PEG without electrolytes versus placebo:

In the four retrieved studies that investigated PEG without electrolytes versus placebo, the mean number of bowel movements per week were significantly higher in the treatment groups; subjective measures were also more improved with PEG (2528). The largest (n=304) and longest (six months) study was conducted by DiPalma et al (27) in 2007, and was also the only one that used the Rome III diagnosis of functional constipation. This double-blinded trial, conducted at 50 centres, randomly assigned patients to PEG (n=204) or placebo (n=100) treatment. At the conclusion of the study, the mean number of bowel movements per week was 7.9 versus 5.6 for PEG and placebo groups, respectively (P<0.001). Although there was no significant difference with respect to adverse events, the trend was that PEG treatment resulted in more flatulence, diarrhea and nausea than placebo. However, 52% of patients found that PEG was successful for achieving ≥3 bowel movements per week with ease compared with only 11% of patients receiving placebo (P<0.001).

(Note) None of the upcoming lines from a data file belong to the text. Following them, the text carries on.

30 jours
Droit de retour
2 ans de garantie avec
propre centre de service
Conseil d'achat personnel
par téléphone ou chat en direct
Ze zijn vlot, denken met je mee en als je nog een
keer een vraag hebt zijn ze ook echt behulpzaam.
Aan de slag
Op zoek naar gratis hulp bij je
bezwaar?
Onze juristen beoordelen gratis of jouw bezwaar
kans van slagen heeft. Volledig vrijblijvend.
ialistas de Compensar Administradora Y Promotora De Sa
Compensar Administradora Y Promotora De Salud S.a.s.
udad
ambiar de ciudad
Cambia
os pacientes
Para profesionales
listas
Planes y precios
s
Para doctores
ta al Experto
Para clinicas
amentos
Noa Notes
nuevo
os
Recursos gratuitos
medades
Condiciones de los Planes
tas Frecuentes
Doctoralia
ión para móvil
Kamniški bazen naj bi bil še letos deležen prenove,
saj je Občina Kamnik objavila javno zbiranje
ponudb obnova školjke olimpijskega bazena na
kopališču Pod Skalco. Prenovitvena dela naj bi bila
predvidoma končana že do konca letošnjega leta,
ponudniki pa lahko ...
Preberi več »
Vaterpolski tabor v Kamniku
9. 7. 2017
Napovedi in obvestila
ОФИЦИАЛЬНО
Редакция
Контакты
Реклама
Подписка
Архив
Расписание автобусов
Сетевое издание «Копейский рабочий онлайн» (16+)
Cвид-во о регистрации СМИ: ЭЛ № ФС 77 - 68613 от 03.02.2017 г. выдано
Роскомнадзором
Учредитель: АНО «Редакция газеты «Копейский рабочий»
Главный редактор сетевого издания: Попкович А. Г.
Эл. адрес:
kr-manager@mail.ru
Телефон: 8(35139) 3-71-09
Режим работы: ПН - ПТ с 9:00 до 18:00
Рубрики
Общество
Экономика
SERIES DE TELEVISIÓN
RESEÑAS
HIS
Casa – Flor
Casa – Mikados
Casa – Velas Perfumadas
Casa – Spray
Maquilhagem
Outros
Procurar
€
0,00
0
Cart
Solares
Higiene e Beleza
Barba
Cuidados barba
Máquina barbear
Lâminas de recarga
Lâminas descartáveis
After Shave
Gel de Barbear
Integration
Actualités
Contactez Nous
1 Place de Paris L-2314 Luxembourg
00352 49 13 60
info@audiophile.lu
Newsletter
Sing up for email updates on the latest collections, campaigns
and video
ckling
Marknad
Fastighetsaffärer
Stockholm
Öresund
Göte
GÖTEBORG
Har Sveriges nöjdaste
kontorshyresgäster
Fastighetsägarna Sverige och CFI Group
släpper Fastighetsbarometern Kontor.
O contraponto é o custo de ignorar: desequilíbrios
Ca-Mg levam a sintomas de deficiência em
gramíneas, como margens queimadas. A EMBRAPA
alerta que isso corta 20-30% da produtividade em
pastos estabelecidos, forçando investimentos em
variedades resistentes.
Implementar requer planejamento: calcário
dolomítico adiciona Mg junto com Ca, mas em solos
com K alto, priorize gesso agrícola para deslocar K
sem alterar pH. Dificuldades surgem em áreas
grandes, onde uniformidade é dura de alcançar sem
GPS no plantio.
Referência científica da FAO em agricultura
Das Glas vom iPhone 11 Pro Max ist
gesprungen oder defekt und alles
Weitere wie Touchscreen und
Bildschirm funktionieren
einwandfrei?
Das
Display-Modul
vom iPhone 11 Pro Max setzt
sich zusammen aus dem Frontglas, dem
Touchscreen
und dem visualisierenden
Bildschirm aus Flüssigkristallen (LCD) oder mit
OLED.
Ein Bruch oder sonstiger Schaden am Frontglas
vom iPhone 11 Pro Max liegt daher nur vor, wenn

Nurko et al (28) conducted a two-week double-blind RCT involving 103 pediatric patients (mean age 8.5 years). They also found that PEG significantly improved the frequency of weekly bowel movements compared with placebo (P<0.001), the number of patients who had ≥3 bowel movements per week (P<0.04) and overall reduction in straining (P<0.05). In this dosing study, both stool consistency and fewer incidents of abdominal pain or fecal incontinence were reported for PEG at 0.4 g/kg/day than at 0.8 g/kg/day.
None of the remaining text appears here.